Thursday in the First Week of Ordinary Time (I)Readings: Hebrews 3:7-14; Psalm 95:6-7c, 8-9, 10-11; Mark 1:40-45
Affairs of the Heart
Affairs of the Heart
O that today you would listen to his voice! ‘Harden not your hearts’…
For the last couple of days we have been attending to how Jesus experiences and responds to different temptations. To the temptation to escape the messiness of human life, Jesus responds by embracing the fullness of human existence. To the temptation of clinging to the gifts of God, Jesus responds by clinging to his heavenly Father, the giver of all good gifts. Today, our readings focus our attention on the heart.
Harden not you hearts… But what does this mean? Surely we are respectable people. We don’t have hardened hearts
Yet we know there are different ways of being hardened. Sometimes it’s a matter of taste. It’s like how the person who is used to drinking tea with sugar will find unsweetened tea tasteless. Or how a person who is used to very salty food finds anything less salty bland. Similarly, we can coarsen or even deaden our taste for the things of God by over-indulging in material, secular, even sinful things. There is also the hardening that results from trauma. It’s sort of like when we get a cut and a scab forms over the injury to protect it. But the scab also has no feeling. Similarly the pains and disappointments of life can cause us to form scabs over our hearts that prevent us from feeling the touch of others and of God. Then there is the hardening that comes with prejudice. For example, we may grow up being taught that all Malays are lazy, such that even when we are grown up, our eyes are blind to the diligence that any Malay might exhibit. Or, because of what’s going on in the world around us, we may think that Islam is a religion that only teaches violence, and that all Muslims are violent fanatics. And our hearts are hardened to the good that is found in the Islamic faith and its adherents.

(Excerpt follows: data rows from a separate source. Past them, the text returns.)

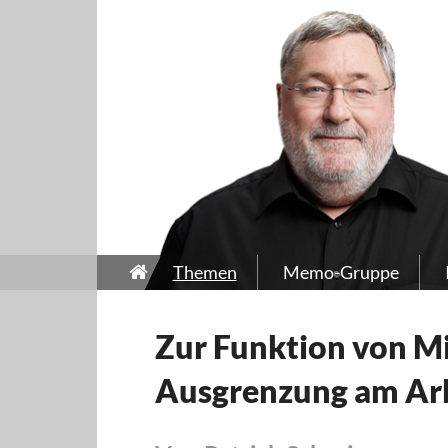
Themen
Memo-Gruppe
Zur Funktion von Mi
Ausgrenzung am Ar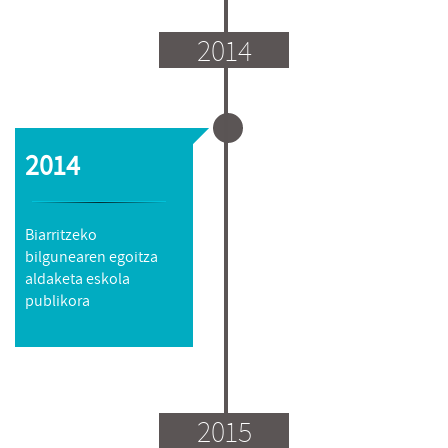
2014
2014
Biarritzeko
bilgunearen egoitza
aldaketa eskola
publikora
2015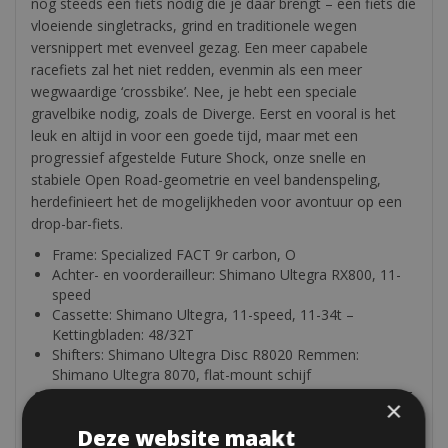
nog steeds een fiets nodig die je daar brengt – een fiets die
vloeiende singletracks, grind en traditionele wegen
versnippert met evenveel gezag. Een meer capabele
racefiets zal het niet redden, evenmin als een meer
wegwaardige ‘crossbike’. Nee, je hebt een speciale
gravelbike nodig, zoals de Diverge. Eerst en vooral is het
leuk en altijd in voor een goede tijd, maar met een
progressief afgestelde Future Shock, onze snelle en
stabiele Open Road-geometrie en veel bandenspeling,
herdefinieert het de mogelijkheden voor avontuur op een
drop-bar-fiets.
Frame: Specialized FACT 9r carbon, O
Achter- en voorderailleur: Shimano Ultegra RX800, 11-
speed
Cassette: Shimano Ultegra, 11-speed, 11-34t –
Kettingbladen: 48/32T
Shifters: Shimano Ultegra Disc R8020 Remmen:
Shimano Ultegra 8070, flat-mount schijf
Wielset: DT R470 Disc, afgedichte cartridge-naven, 14 g
×
spaken, 24 uur
Deze website maakt
Banden: 700 x 38 C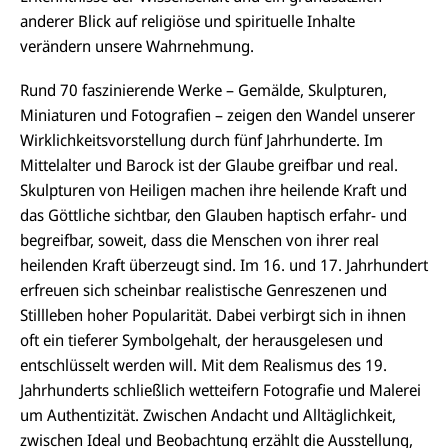
anderer Blick auf religiöse und spirituelle Inhalte
verändern unsere Wahrnehmung.
Rund 70 faszinierende Werke – Gemälde, Skulpturen,
Miniaturen und Fotografien – zeigen den Wandel unserer
Wirklichkeitsvorstellung durch fünf Jahrhunderte. Im
Mittelalter und Barock ist der Glaube greifbar und real.
Skulpturen von Heiligen machen ihre heilende Kraft und
das Göttliche sichtbar, den Glauben haptisch erfahr- und
begreifbar, soweit, dass die Menschen von ihrer real
heilenden Kraft überzeugt sind. Im 16. und 17. Jahrhundert
erfreuen sich scheinbar realistische Genreszenen und
Stillleben hoher Popularität. Dabei verbirgt sich in ihnen
oft ein tieferer Symbolgehalt, der herausgelesen und
entschlüsselt werden will. Mit dem Realismus des 19.
Jahrhunderts schließlich wetteifern Fotografie und Malerei
um Authentizität. Zwischen Andacht und Alltäglichkeit,
zwischen Ideal und Beobachtung erzählt die Ausstellung,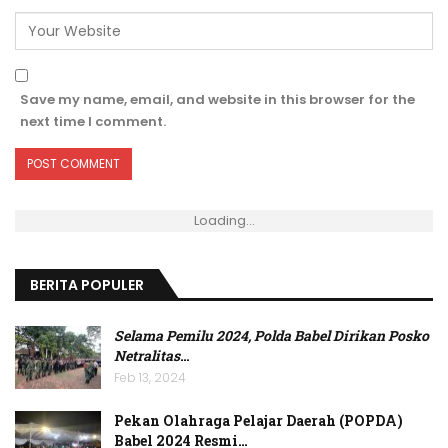
Save my name, email, and website in this browser for the
next time I comment.
Loading...
BERITA POPULER
Selama Pemilu 2024, Polda Babel Dirikan Posko
Netralitas
…
Feb 13, 2024
Pekan Olahraga Pelajar Daerah (POPDA)
Babel 2024 Resmi…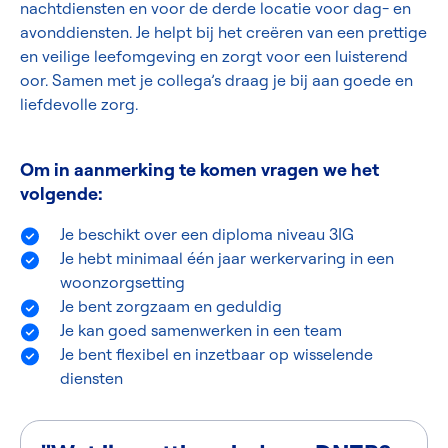
nachtdiensten en voor de derde locatie voor dag- en
avonddiensten. Je helpt bij het creëren van een prettige
en veilige leefomgeving en zorgt voor een luisterend
oor. Samen met je collega’s draag je bij aan goede en
liefdevolle zorg.
Om in aanmerking te komen vragen we het
volgende:
Je beschikt over een diploma niveau 3IG
Je hebt minimaal één jaar werkervaring in een
woonzorgsetting
Je bent zorgzaam en geduldig
Je kan goed samenwerken in een team
Je bent flexibel en inzetbaar op wisselende
diensten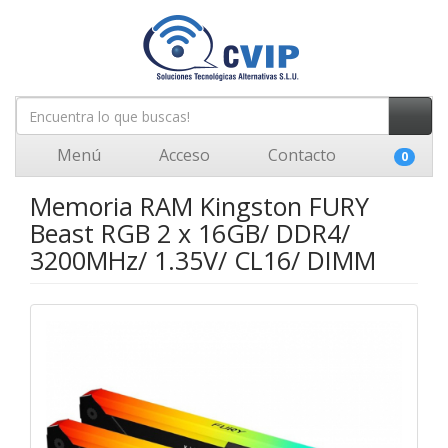
Menú
Acceso
Contacto
0
Memoria RAM Kingston FURY
Beast RGB 2 x 16GB/ DDR4/
3200MHz/ 1.35V/ CL16/ DIMM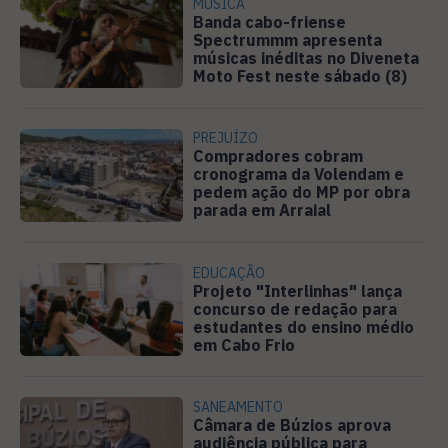
MÚSICA
Banda cabo-friense
Spectrummm apresenta
músicas inéditas no Diveneta
Moto Fest neste sábado (8)
PREJUÍZO
Compradores cobram
cronograma da Volendam e
pedem ação do MP por obra
parada em Arraial
EDUCAÇÃO
Projeto "Interlinhas" lança
concurso de redação para
estudantes do ensino médio
em Cabo Frio
SANEAMENTO
Câmara de Búzios aprova
audiência pública para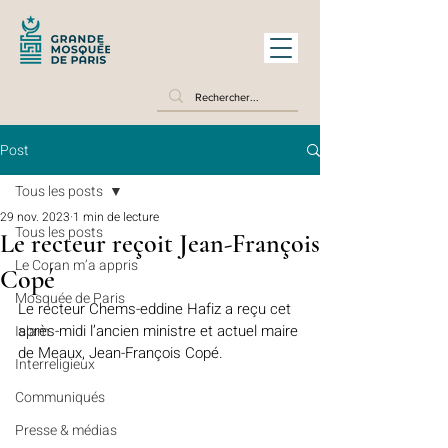
Post
Tous les posts
29 nov. 2023
1 min de lecture
Tous les posts
Le recteur reçoit Jean-François
Le Coran m’a appris
Copé
Mosquée de Paris
Le recteur Chems-eddine Hafiz a reçu cet 
après-midi l’ancien ministre et actuel maire 
Islam
de Meaux, Jean-François Copé.
Interreligieux
Communiqués
Presse & médias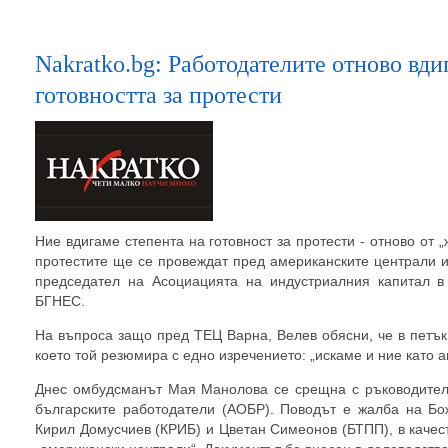
Nakratko.bg: Работодателите отново вди
готовността за протести
Ние вдигаме степента на готовност за протести - отново от „
протестите ще се провеждат пред американските централи и
председател на Асоциацията на индустриалния капитал в
БГНЕС.
На въпроса защо пред ТЕЦ Варна, Велев обясни, че в петък
което той резюмира с едно изречението: „искаме и ние като 
Днес омбудсманът Мая Манолова се срещна с ръководител
българските работодатели (АОБР). Поводът е жалба на Бо
Кирил Домусчиев (КРИБ) и Цветан Симеонов (БТПП), в качест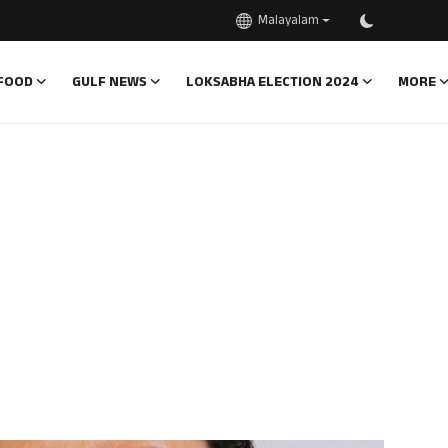
Malayalam
FOOD
GULF NEWS
LOKSABHA ELECTION 2024
MORE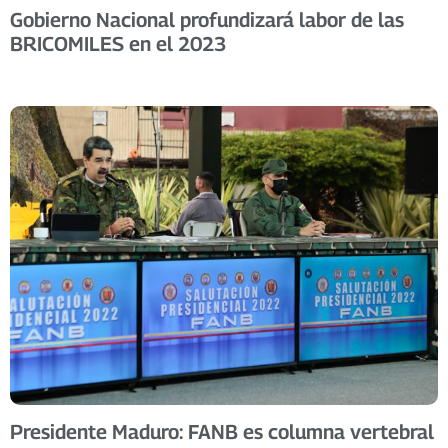
Gobierno Nacional profundizará labor de las
BRICOMILES en el 2023
Presidente Maduro: FANB es columna vertebral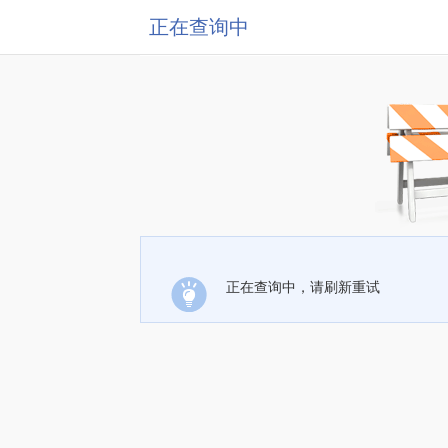
正在查询中
正在查询中，请刷新重试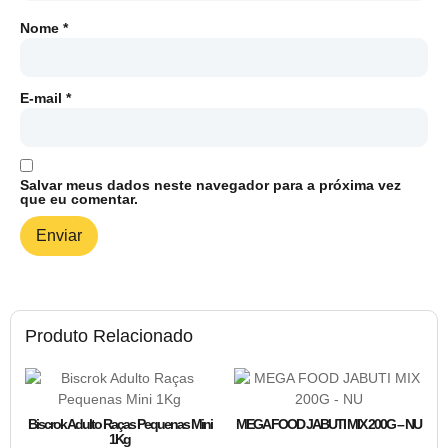
Nome
*
E-mail
*
Salvar meus dados neste navegador para a próxima vez
que eu comentar.
Produto Relacionado
Biscrok Adulto Raças Pequenas Mini
MEGA FOOD JABUTI MIX 200G – NU
1Kg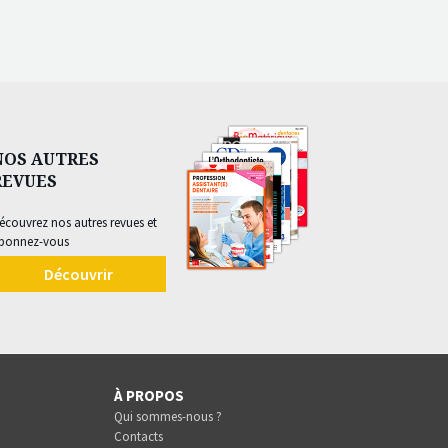
NOS AUTRES
REVUES
écouvrez nos autres revues et
bonnez-vous
Découvrir
À PROPOS
Qui sommes-nous ?
Contacts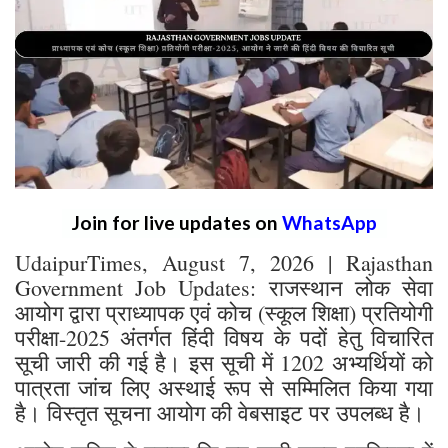
Join for live updates on
WhatsApp
UdaipurTimes, August 7, 2026 | Rajasthan
Government Job Updates: राजस्थान लोक सेवा
आयोग द्वारा प्राध्यापक एवं कोच (स्कूल शिक्षा) प्रतियोगी
परीक्षा-2025 अंतर्गत हिंदी विषय के पदों हेतु विचारित
सूची जारी की गई है। इस सूची में 1202 अभ्यर्थियों को
पात्रता जांच लिए अस्थाई रूप से सम्मिलित किया गया
है। विस्तृत सूचना आयोग की वेबसाइट पर उपलब्ध है।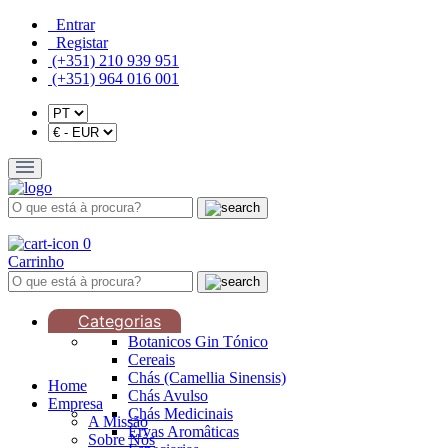
Entrar
Registar
(+351) 210 939 951
(+351) 964 016 001
0
Carrinho
Categorias
Botanicos Gin Tónico
Cereais
Chás (Camellia Sinensis)
Home
Chás Avulso
Empresa
Chás Medicinais
A Missão
Ervas Aromâticas
Sobre Nós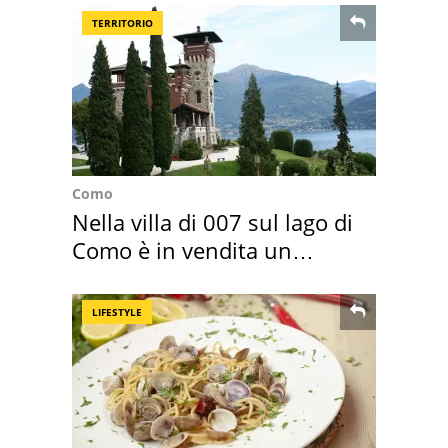
TERRITORIO
Como
Nella villa di 007 sul lago di
Como è in vendita un
appartamento
LIFESTYLE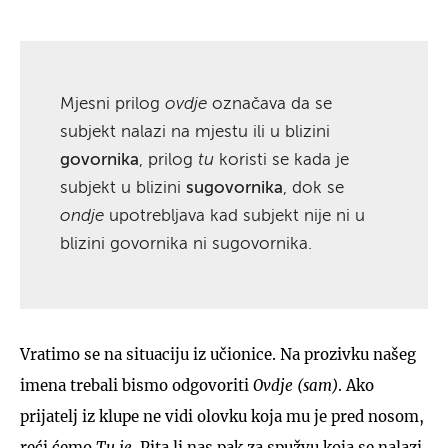
Mjesni prilog
ovdje
označava da se
subjekt nalazi na mjestu ili u blizini
govornika
, prilog
tu
koristi se kada je
subjekt u blizini
sugovornika
, dok se
ondje
upotrebljava kad subjekt nije ni u
blizini govornika ni sugovornika.
Vratimo se na situaciju iz učionice. Na prozivku našeg
imena trebali bismo odgovoriti
Ovdje (sam)
. Ako
prijatelj iz klupe ne vidi olovku koja mu je pred nosom,
reći ćemo
Tu je
. Pita li nas pak za spužvu koja se nalazi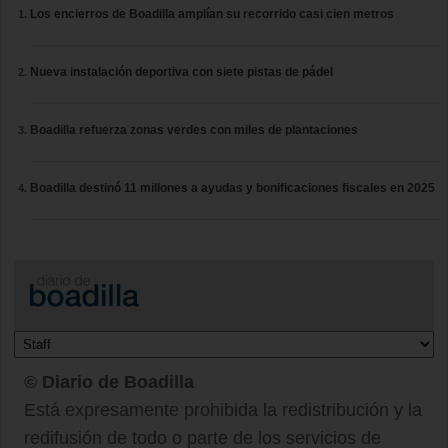
Los encierros de Boadilla amplían su recorrido casi cien metros
Nueva instalación deportiva con siete pistas de pádel
Boadilla refuerza zonas verdes con miles de plantaciones
Boadilla destinó 11 millones a ayudas y bonificaciones fiscales en 2025
© Diario de Boadilla
Está expresamente prohibida la redistribución y la
redifusión de todo o parte de los servicios de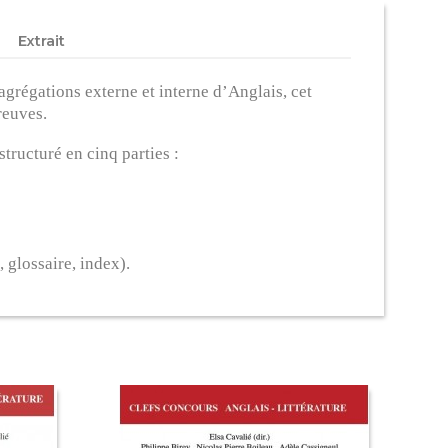
Extrait
agrégations externe et interne d’Anglais, cet
reuves.
tructuré en cinq parties :
 glossaire, index).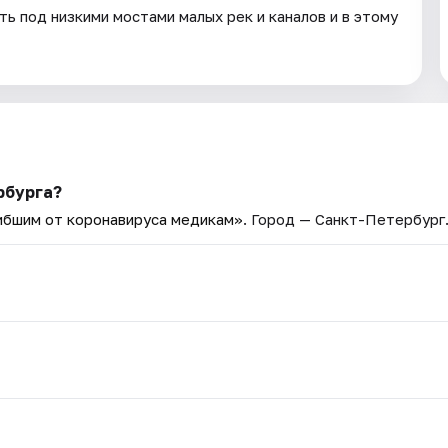
ть под низкими мостами малых рек и каналов и в этому
рбурга?
ибшим от коронавируса медикам»
. Город — Санкт-Петербург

In contrast, Jesus shows us in the gospel what it’s like to have a heart of flesh. By any account, he should have rebuffed the leper’s request. People were taught in Jesus’ day, even by the Law, to treat a leper as an outcaste . Yet Jesus is moved with pity for him and even touches him.
But we must not be mistaken. The gospel is not just presenting Jesus as a model for us to follow. Indeed, how many of us will find Jesus’ example easy to emulate? Rather, I am that leper. Just as the leper’s affliction affects his capacity to experience sensations, so too does my hardened heart disable me and prevent me from exercising my spiritual senses. Like the leper, I need humbly to kneel before the Lord and beg him for help. And we are confident that Jesus will heal us, that he will replace our hearts of stone with hearts of flesh. After all, does his compassion not lead him to take upon himself the consequences of the leper’s illness? While the leper is re-integrated into society, Jesus could no longer go openly into any town. We need to throw ourselves before the mercy of the Lord. We need to ask him for hearts capable of hearing God and feeling compassion for others.
How is God healing our hardened hearts today?